The man who barricaded himself inside an SUV in Columbus Circle on Thursday morning has been brought into custody, ending an hours-long standoff in the busy district preceded by a bomb scare in the Crossroads of the World.
The 52-year-old man, identified as Hector Meneses, was taken to a hospital for evaluation hours after he barricaded himself in a Chrysler SUV, donned a red helmet and refused to communicate with authorities. Earlier, police say he had indicated there were explosives in his vehicle.
The NYPD said that there were no injuries in the standoff and that the man’s SUV was ultimately deemed safe by bomb squads. The standoff turned the morning commute for many straphangers upside down, as 1, A, B, C and D trains bypassed the Columbus Circle station for hours.
The drama began shortly before midnight, when police say Meneses, in a dark SUV, threw a suspicious object — later determined to be a candle attached to electrical components and wrapped in cloth — into an NYPD van parked in the heart of Times Square, touching off a bomb scare.
The two cops in the van, Sgt. Hameed Armani and officer Peter Cybulski, drove east to 46th Street because they didn’t know what the device was and wanted to get out of the heavily populated area. When they got to Sixth Avenue, they tossed the object onto the street. The bomb squad was called in and determined object to be a “hoax device” shortly after 1 a.m. Thursday.
About an hour later, police spotted Meneses in the Chrysler SUV and attempted to stop the vehicle in Columbus Circle.

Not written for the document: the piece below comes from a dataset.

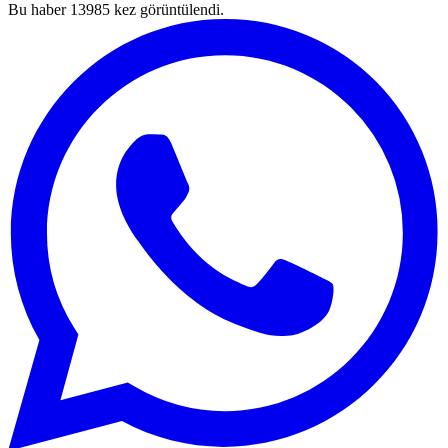
Bu haber
13985
kez görüntülendi.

The man refused to get out of his vehicle and put on the helmet. That sparked a standoff with police, who surrounded the SUV with armored vehicles and officers in tactical gear.
Meneses has no prior arrests. He applied to be a cab driver with the NYC Taxi & Limousine Commission in April but is not a licensee, the agency said. Neighbors described the Elmhurst man as being nosy; they say he was involved in the community in some sort of advocacy role.
The two officers who drove the device out of Times Square were hailed as heroes at a news briefing following the standoff Thursday.
Armani, a Muslim who immigrated from Afghanistan and has been with the department for 10 years, said he and Cybulski said their prayers before driving away with the device.
“I looked around and saw kids and young people,” Armani said. “I said, ‘We’re gonna go, but I’m not gonna have anyone go with us.'”
“We knew what each other was thinking,” added Cybulski, a three-year cop with the NYPD. “We weren’t going to let anything happen in Times Square.”